Terumo Corporation (Headquarters: Shibuya-ku, Tokyo, Japan. President: Yutaro Shintaku) announced today that it will begin a clinical study in Japan of a cardiac regenerative therapy using cell sheets.
This study has been selected as one of the projects of "Super Special Consortia for Supporting the Development of Cutting-edge Medical Care" ("Tokku"). The Super Special Consortium is a special program, established as a part of the Japanese government's science and technology policy, that generates special treatments and controls for research funds. The initiative conducts parallel discussions with supervising departments and agencies, on a trial basis, in order to eliminate disincentives to the development of innovative technologies.
In "Project to initiate and promote regenerative medicine using cell sheet engineering", led by Dr. Teruo Okano, a professor of Tokyo Women's Medical University, out of which is for cardiac regenerative therapy area, clinical research has been advanced by Dr. Yoshio Sawa, a professor of Osaka University. Terumo has an important role in bringing it from the stage of clinical research to that of clinical study.
Restoring Cardiac Function with Skeletal Myoblast Sheet
The cardiac regenerative technology that is being developed by Terumo is expected to improve the condition of severe heart failure by affixing the autologous myoblast sheets on the damaged sites of patient's heart muscle. The skeletal myoblasts are harvested from the muscle in the patient's thigh, extracorporeally cultured and formed into sheets.
Because the skeletal myoblasts are harvested from the patient's own body, they can be used on the patient with low risk of rejection or infection, and they can be cultured outside the body.
Terumo has been engaging in R&D activities for cardiac regenerative technology since 2002 and began developing cell sheets in 2007. With the clinical study, it aims to receive an approval for the manufacture and sales of this technology in the future.
Reference: About the Treatment of Heart Disease
Heart Failure is generally defined as the inability of the heart to supply sufficient blood flow to meet the needs of the body. In the cases of severe heart failure, implantation of a ventricular assist system and heart transplantation are treatment options.

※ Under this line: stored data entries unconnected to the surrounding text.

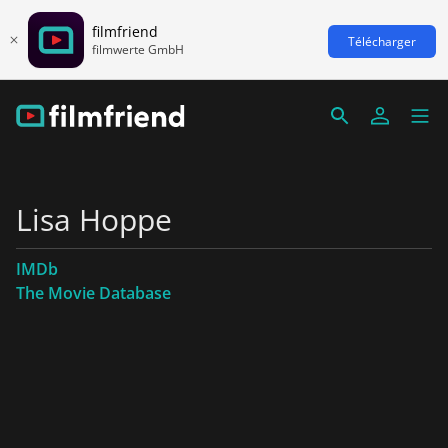
filmfriend
Télécharger
filmwerte GmbH
Lisa Hoppe
IMDb
The Movie Database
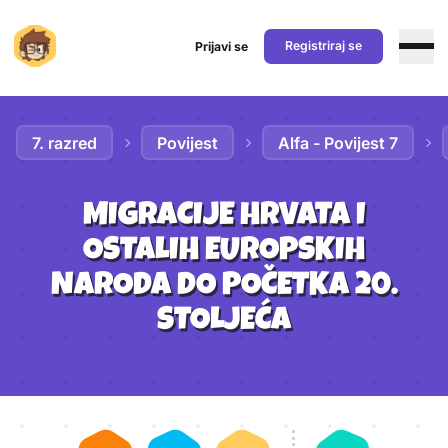
Registriraj se
Prijavi se
Preskoči na sadržaj
7. razred
Povijest
Alfa - Povijest 7
MIGRACIJE HRVATA I
OSTALIH EUROPSKIH
NARODA DO POČETKA 20.
STOLJEĆA
Aktivnosti lekcije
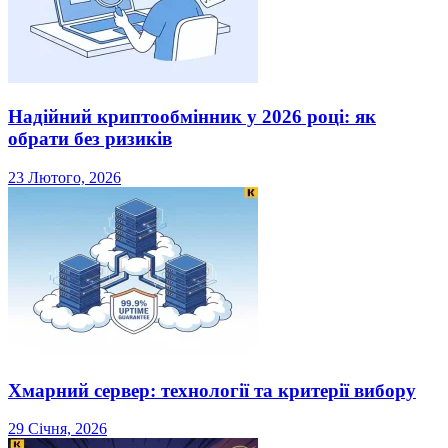
Надійний криптообмінник у 2026 році: як
обрати без ризиків
23 Лютого, 2026
Хмарний сервер: технології та критерії вибору
29 Січня, 2026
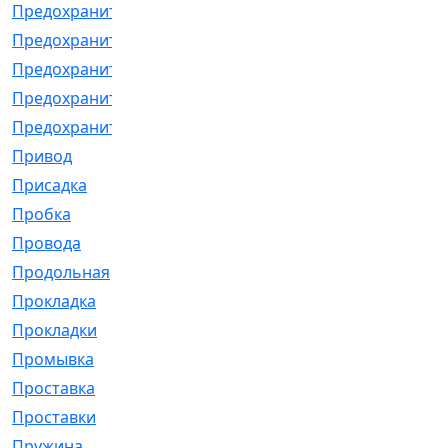
Предохранитель
[32]
Предохранитель_б
[18]
Предохранитель_м
[21]
Предохранитель_фл.
[13]
Предохранительная
[2]
Привод
[198]
Присадка
[2]
Пробка
[1]
Провода
[231]
Продольная
[1]
Прокладка
[2726]
Прокладки
[25]
Промывка
[13]
Проставка
[58]
Проставки
[38]
Пружина
[23]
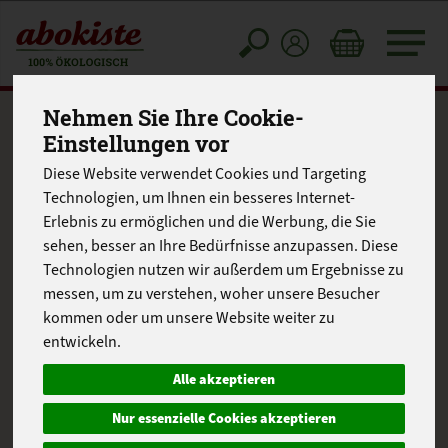
Toggle
cart
Nehmen Sie Ihre Cookie-
Einstellungen vor
Diese Website verwendet Cookies und Targeting
Technologien, um Ihnen ein besseres Internet-
Erlebnis zu ermöglichen und die Werbung, die Sie
sehen, besser an Ihre Bedürfnisse anzupassen. Diese
Technologien nutzen wir außerdem um Ergebnisse zu
messen, um zu verstehen, woher unsere Besucher
kommen oder um unsere Website weiter zu
entwickeln.
Alle akzeptieren
Nur essenzielle Cookies akzeptieren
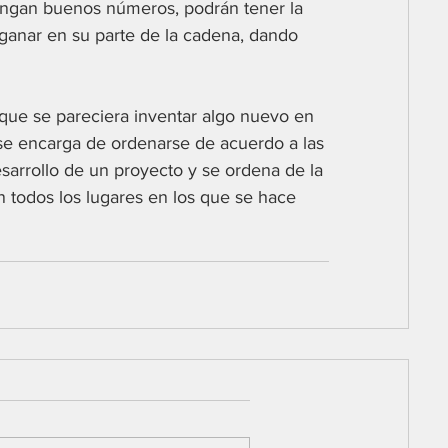
btengan buenos números, podrán tener la 
ganar en su parte de la cadena, dando 
que se pareciera inventar algo nuevo en 
d se encarga de ordenarse de acuerdo a las 
arrollo de un proyecto y se ordena de la 
 todos los lugares en los que se hace 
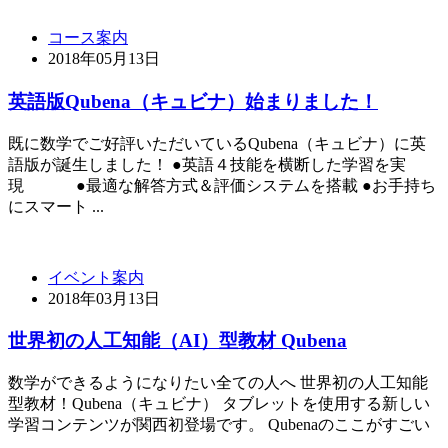
コース案内
2018年05月13日
英語版Qubena（キュビナ）始まりました！
既に数学でご好評いただいているQubena（キュビナ）に英
語版が誕生しました！ ●英語４技能を横断した学習を実
現 ●最適な解答方式＆評価システムを搭載 ●お手持ち
にスマート ...
イベント案内
2018年03月13日
世界初の人工知能（AI）型教材 Qubena
数学ができるようになりたい全ての人へ 世界初の人工知能
型教材！Qubena（キュビナ） タブレットを使用する新しい
学習コンテンツが関西初登場です。 Qubenaのここがすごい
...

In 2008, approximately 230,000 people were suffering from heart failure and approximately 60,000 people died of the disease in Japan. Furthermore, these figures are rising annually. The medication therapy and surgical treatment for heart failure are advancing, however the recovery is still difficult when the condition becomes severe. Thus, a new treatment for heart failure is eagerly anticipated.
Overview of the clinical study
1. Subjects: Patients suffering from severe heart failure due to ischemic heart disease
Number of Cases: 6
Participating institutions: 3 (Osaka University, and others)

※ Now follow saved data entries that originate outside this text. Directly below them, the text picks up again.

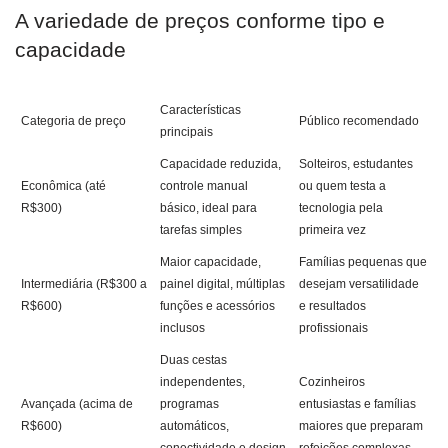
A variedade de preços conforme tipo e
capacidade
Características
Categoria de preço
Público recomendado
principais
Capacidade reduzida,
Solteiros, estudantes
Econômica (até
controle manual
ou quem testa a
R$300)
básico, ideal para
tecnologia pela
tarefas simples
primeira vez
Maior capacidade,
Famílias pequenas que
Intermediária (R$300 a
painel digital, múltiplas
desejam versatilidade
R$600)
funções e acessórios
e resultados
inclusos
profissionais
Duas cestas
independentes,
Cozinheiros
Avançada (acima de
programas
entusiastas e famílias
R$600)
automáticos,
maiores que preparam
conectividade e design
refeições complexas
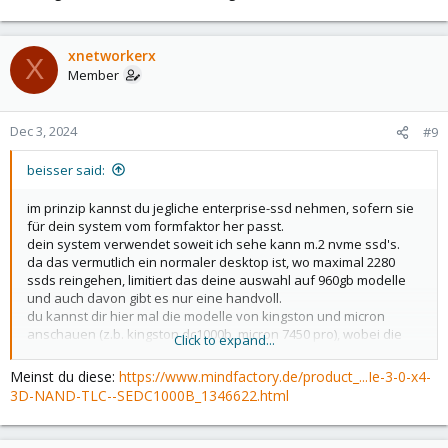
xnetworkerx
X
Member
Dec 3, 2024
#9
beisser said:
im prinzip kannst du jegliche enterprise-ssd nehmen, sofern sie
für dein system vom formfaktor her passt.
dein system verwendet soweit ich sehe kann m.2 nvme ssd's.
da das vermutlich ein normaler desktop ist, wo maximal 2280
ssds reingehen, limitiert das deine auswahl auf 960gb modelle
und auch davon gibt es nur eine handvoll.
du kannst dir hier mal die modelle von kingston und micron
anschauen (z.b. kingston dc1000b, micron 7450 pro), wobei die
Click to expand...
teilweise nur schwer zu bekommen sind.
Meinst du diese:
https://www.mindfactory.de/product_...Ie-3-0-x4-
alternativ einen m.2 adapter auf u.2 und dann eine u.2 ssd
3D-NAND-TLC--SEDC1000B_1346622.html
anschaffen.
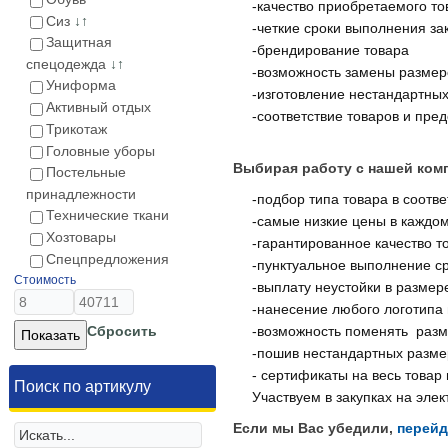
-качество приобретаемого то
Сиз
↓↑
-четкие сроки выполнения за
Защитная
-брендирование товара
спецодежда
↓↑
-возможность замены размер
Униформа
-изготовление нестандартны
Активный отдых
-соответствие товаров и пр
Трикотаж
Головные уборы
Выбирая работу с нашей ком
Постельные
принадлежности
-подбор типа товара в соотв
Технические ткани
-самые низкие цены в каждо
Хозтовары
-гарантированное качество то
Спецпредложения
-пунктуальное выполнение ср
Стоимость
-выплату неустойки в размер
-нанесение любого логотипа
Сбросить
-возможность поменять разм
-пошив нестандартных разме
- сертификаты на весь това
Поиск по артикулу
Участвуем в закупках на эле
Если мы Вас убедили,
перейд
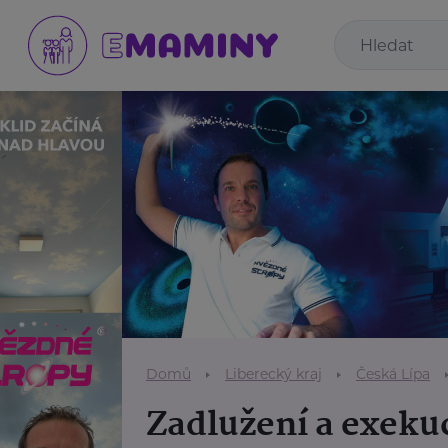
Domů
Liberecký kraj
Česká Lípa
Zadlužení a exeku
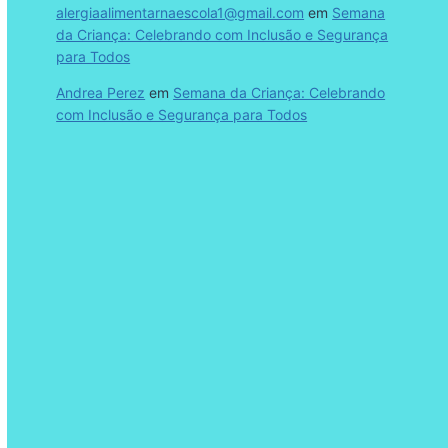
alergiaalimentarnaescola1@gmail.com
em
Semana
da Criança: Celebrando com Inclusão e Segurança
para Todos
Andrea Perez
em
Semana da Criança: Celebrando
com Inclusão e Segurança para Todos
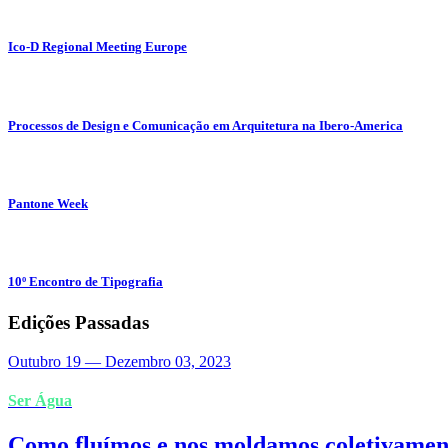
Ico-D Regional Meeting Europe
Processos de Design e Comunicação em Arquitetura na Ibero-America
Pantone Week
10º Encontro de Tipografia
Edições Passadas
Outubro 19
—
Dezembro 03, 2023
Ser Água
Como fluímos e nos moldamos coletivamen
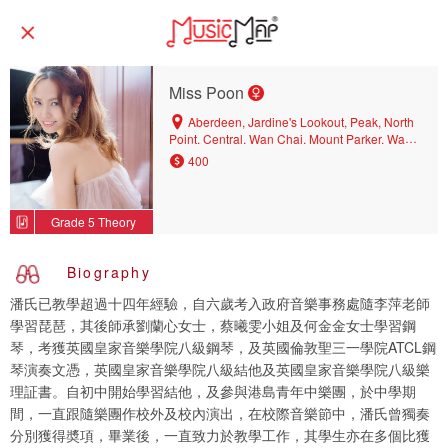
Miss Poon
Aberdeen, Jardine's Lookout, Peak, North
Point, Central, Wan Chai, Mount Parker, Wan
Chai North, West Mid-levels, Wong Nai
400
Chung, Tin Hau, East Mid-levels, Happy
Valley, Causeway Bay, Central District,
Kennedy Town, Quarry Bay, North Point Mid-
Grade 5 Theory
levels
Biography
潘氏已教學超過十四年經驗，自六歲考入政府音樂事務處隨李萍老師
學習琵琶，其後師承劉蘭心女士，蔡曦雯小姐及何金金女士學習鋼
琴，考獲英國皇家音樂學院八級鋼琴，及英國倫敦聖三一學院ATCL鋼
琴演奏文憑，英國皇家音樂學院八級結他及英國皇家音樂學院八級樂
理証書。自初中開始學習結他，及參與港島青年中樂團，於中學期
間，一直跟隨樂團作校外及校內演出，在校際音樂節中，潘氏曾獨奏
分別獲得奬項，畢業後，一直致力於教學工作，其學生亦在多個比獲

Period: 6 months post-transplant (2-year follow-up)
It will be conducted with a larger number of subjects in the study design established based upon the results of the exploratory study.

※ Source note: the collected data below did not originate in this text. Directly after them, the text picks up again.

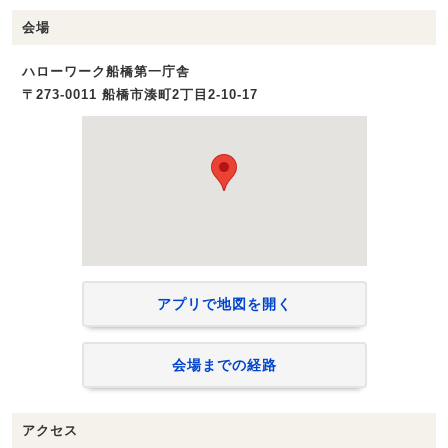
会場
ハローワーク船橋第一庁舎
〒273-0011 船橋市湊町2丁目2-10-17
アプリで地図を開く
会場までの経路
アクセス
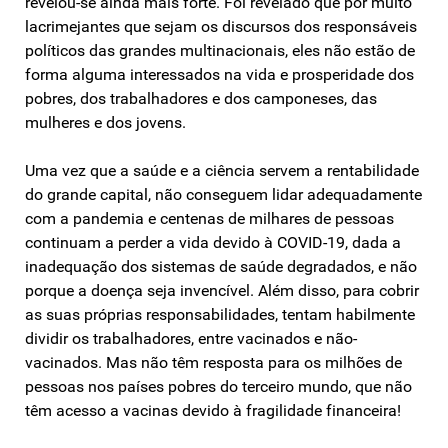
revelou-se ainda mais forte. Foi revelado que por muito
lacrimejantes que sejam os discursos dos responsáveis
políticos das grandes multinacionais, eles não estão de
forma alguma interessados na vida e prosperidade dos
pobres, dos trabalhadores e dos camponeses, das
mulheres e dos jovens.
Uma vez que a saúde e a ciência servem a rentabilidade
do grande capital, não conseguem lidar adequadamente
com a pandemia e centenas de milhares de pessoas
continuam a perder a vida devido à COVID-19, dada a
inadequação dos sistemas de saúde degradados, e não
porque a doença seja invencível. Além disso, para cobrir
as suas próprias responsabilidades, tentam habilmente
dividir os trabalhadores, entre vacinados e não-
vacinados. Mas não têm resposta para os milhões de
pessoas nos países pobres do terceiro mundo, que não
têm acesso a vacinas devido à fragilidade financeira!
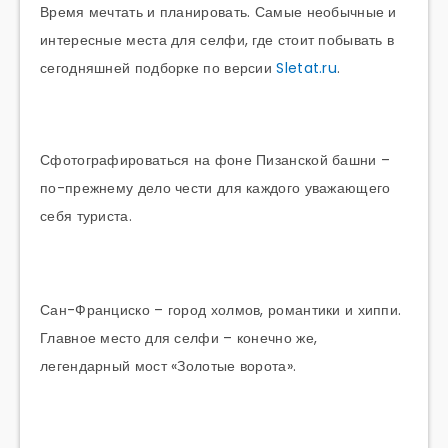
Время мечтать и планировать. Самые необычные и
интересные места для селфи, где стоит побывать в
сегодняшней подборке по версии
Sletat.ru
.
Сфотографироваться на фоне Пизанской башни –
по-прежнему дело чести для каждого уважающего
себя туриста.
Сан-Франциско – город холмов, романтики и хиппи.
Главное место для селфи – конечно же,
легендарный мост «Золотые ворота».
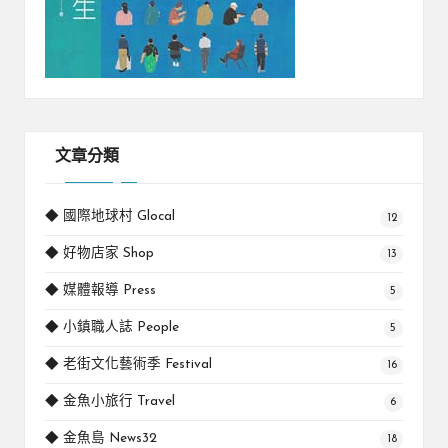
文章分類
◆ 國際地球村 Glocal
12
◆ 好物店家 Shop
13
◆ 媒體報導 Press
5
◆ 小鎮職人誌 People
5
◆ 老街文化藝術季 Festival
16
◆ 金魚小旅行 Travel
6
◆ 金魚島 News32
18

3. The process, from harvesting skeletal muscle to sheet transplantation
The skeletal myoblasts harvested from patient's skeletal muscle will be cultured, frozen, formed into sheets, and then transplanted.
Terumo (TSE: 4543) is a global leader in medical technology and has been committed to “Contributing to Society through Healthcare” for 100 years. Based in Tokyo and operating globally, Terumo employs more than 28,000 associates worldwide to provide innovative medical solutions in more than 160 countries and regions. The company started as a Japanese thermometer manufacturer, and has been supporting healthcare ever since. Now, its extensive business portfolio ranges from vascular intervention and cardio-surgical solutions, blood transfusion and cell therapy technology, to medical products essential for daily clinical practice such as transfusion systems, diabetes care, and peritoneal dialysis treatments. Terumo will further strive to be of value to patients, medical professionals, and society at large.